In dissent, Judge Michael takes more seriously the option to pay into the state fund rather than change the company's health care spending, and therefore says Fair Share is not preempted by ERISA. He begins by describing Maryland's Medicaid funding woes at length, and the burden imposed on it by uninsured workers. Michael dodges what would seem to be the Tax Injunction Act barrier to his even considering the case by calling it a "regulatory fee" rather than a tax. At this point, Michael seems to damage his own argument that Maryland is not regulating in violation of ERISA:

The assessment may generate revenue, but its primary purpose is punitive in nature. It assesses employers that provide substandard health benefits or none at all. Any revenue collected serves to recoup costs incurred by the state due to such behavior; collections are not deposited in the general fund. The regulatory purpose is further evidenced by the Act’s creation of a special fund administered by the Secretary of Labor, Licensing, and Regulation and dedicated to defraying the state’s Medicaid costs.
Right, so doesn't all this make Fair Share a benefits regulation? Judge Michael says no, because it doesn't specifically impact "any employee benefit plan," which is the precise phrase used in Congressional legislation to describe the field ERISA fully occupies.

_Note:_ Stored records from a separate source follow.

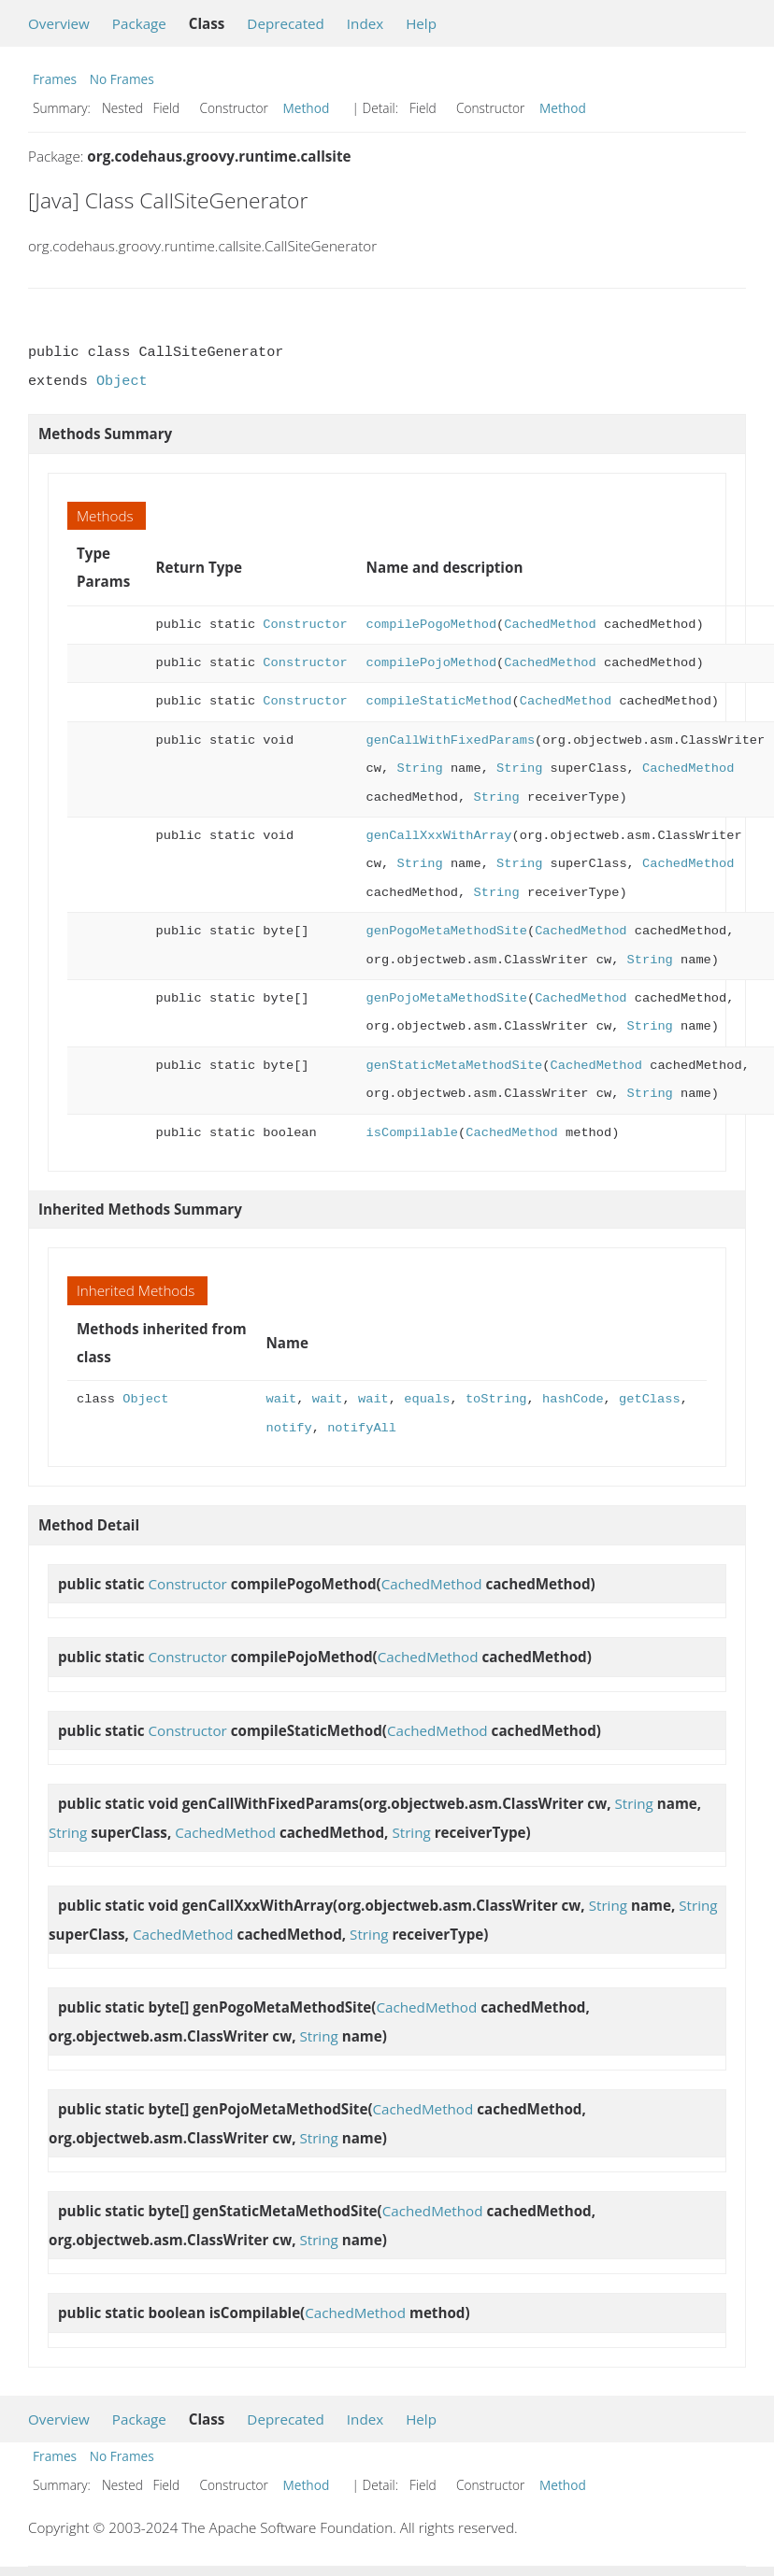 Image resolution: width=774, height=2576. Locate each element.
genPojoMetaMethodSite (446, 998)
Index (365, 23)
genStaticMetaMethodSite (454, 1066)
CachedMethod (549, 624)
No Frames (122, 79)
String (419, 768)
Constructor (305, 624)
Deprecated (285, 23)
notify (289, 1428)
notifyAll (361, 1428)
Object (122, 381)
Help (421, 23)
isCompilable (412, 1133)
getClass (650, 1399)
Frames (55, 79)
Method (306, 108)
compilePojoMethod (431, 663)
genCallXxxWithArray (439, 836)
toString (496, 1399)
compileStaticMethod (439, 701)
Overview (59, 23)
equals (427, 1399)
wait (281, 1399)
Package (139, 23)
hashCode (573, 1399)
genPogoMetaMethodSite (446, 931)
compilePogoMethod (431, 624)
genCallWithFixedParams (450, 740) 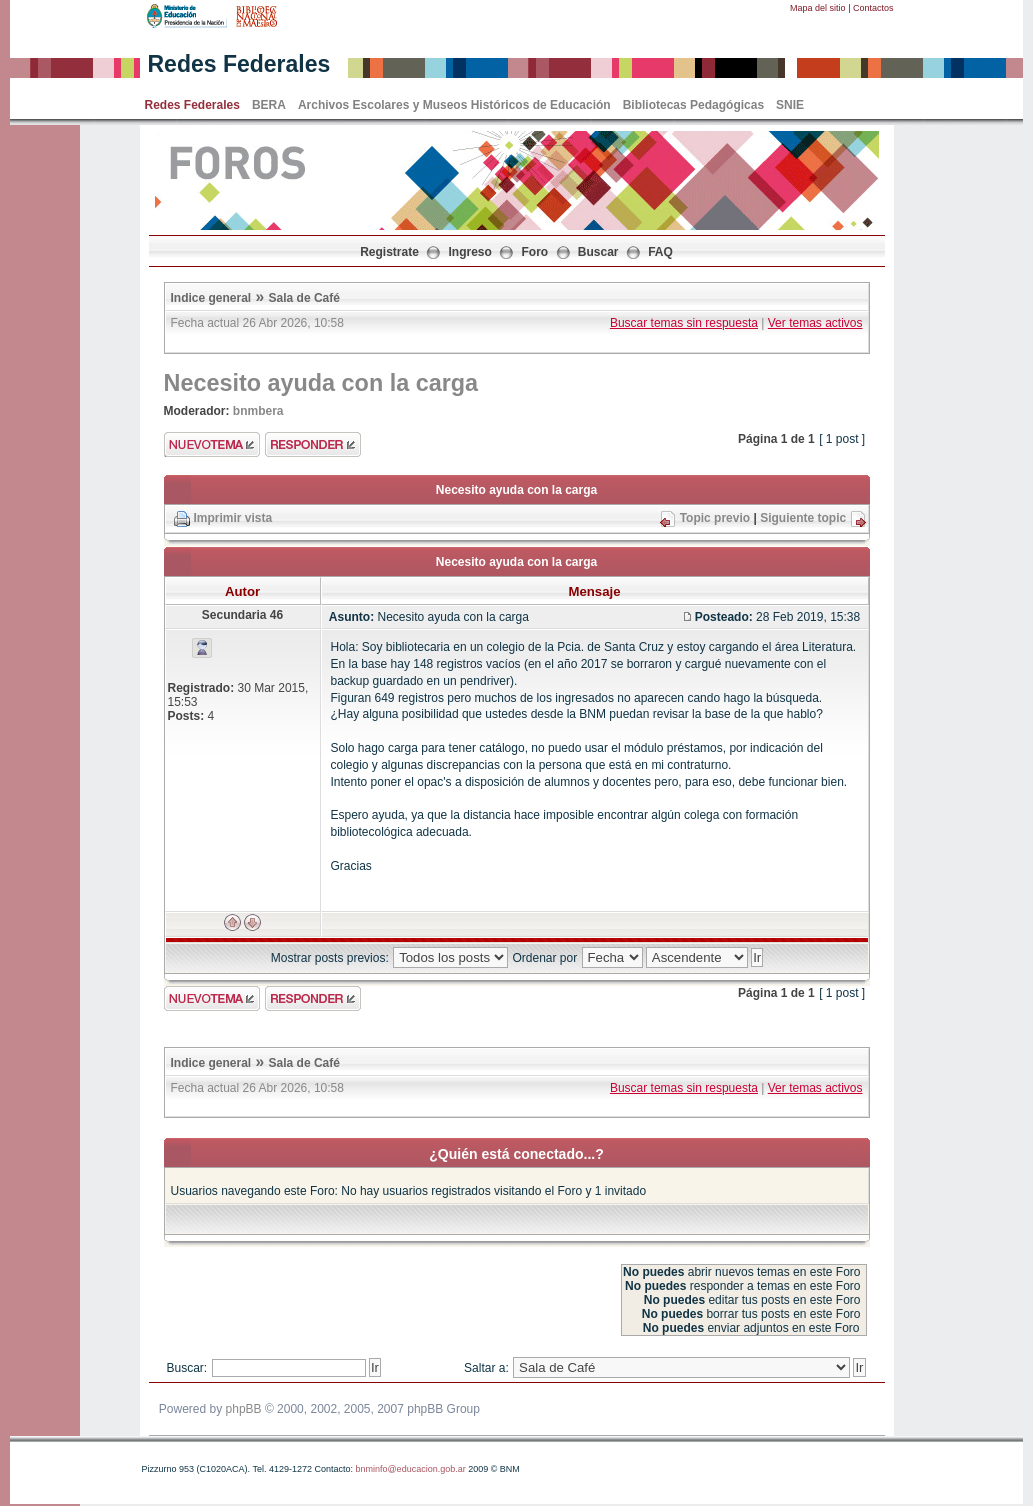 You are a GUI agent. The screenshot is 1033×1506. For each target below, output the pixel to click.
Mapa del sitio (818, 8)
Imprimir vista (233, 518)
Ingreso (470, 252)
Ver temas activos (815, 323)
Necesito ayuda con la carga (321, 383)
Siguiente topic (803, 518)
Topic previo (715, 518)
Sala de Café (304, 298)
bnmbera (258, 411)
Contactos (873, 8)
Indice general (211, 298)
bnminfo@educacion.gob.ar (410, 1469)
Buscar (598, 252)
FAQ (660, 252)
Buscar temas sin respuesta (684, 323)
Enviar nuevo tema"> (212, 444)
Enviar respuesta (313, 444)
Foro (535, 252)
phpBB (244, 1409)
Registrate (389, 252)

This strikes me as the most plausible argument in favor of the law, though it relies heavily on understanding what is meant by "benefit." In normal usage, "benefit" means something that provides utility; my former employer provided the benefit of free juice and water at the office, as well as use of the company box at FedEx Field and MCI Center. Even if a state decided to regulate such benefits, it would have no conflict with ERISA because no "plan" is involved. ERISA is intended to cover health care and retirement plans, basically to keep employees from getting screwed, and has been amended by COBRA to give employees the option of retaining company coverage even after losing their jobs, and by HIPAA to prevent discrimination based on preexisting health conditions. It would not force a company to, or stop it from, installing an on-site health clinic; ERISA is about plans, a word it uses ad nauseum to describe both health care and pension benefits.

The Maryland law, in contrast, technically did give companies the flexibility to spend money on alternatives to traditional insurance: clinics, free prescription medication from Wal-Mart's own pharmacy, even total health care for employees themselves with nothing for their families. The definitions in the law are muddled -- "'health insurance costs' means the amount paid by an employer to provide health care or health insurance to employees in the state to the extent the costs may be deductible by the employer under federal law; 'health insurance costs' includes payments for medical care, prescription drugs, vision care, medical savings accounts, and any other costs to provide health benefits as defined in Section 213(d) of the Internal Revenue Code" -- but they appear to be anything that fits with the IRS deduction, which in turn allows 'most everything except nip/ tuck.

Judge Michael ignores the legislative record entirely, concluding primly,

The Act also contains no impermissible reference to an ERISA plan. Such a reference occurs only when a statute explicitly refers to or relies upon the existence of an ERISA plan. District of Columbia v. Greater Wash. Bd. of Trade, 506 U.S. 125, 130 (1992) (statute preempted because it applied to "health insurance coverage," which is an ERISA plan). Obligations under the Act are tied to a covered employer’s level of tax deductible health insurance spending. The Act does not make any explicit statement about ERISA plans or rely on their existence.
Legislation that otherwise maybe mighta squeezed under the wire has been derailed by exuberant legislative comment before; the Kentucky Ten Commandments fell mostly because they were found to have an impermissible purpose, while the Texas Decalogue still stands thanks to the ability of the Texas Lege to let a monument be put up without talking too much about it.

UPDATE: Other reactions at Workplace Prof, Jottings and Employment Law blog, the last of which makes the bold move of siding with the dissent.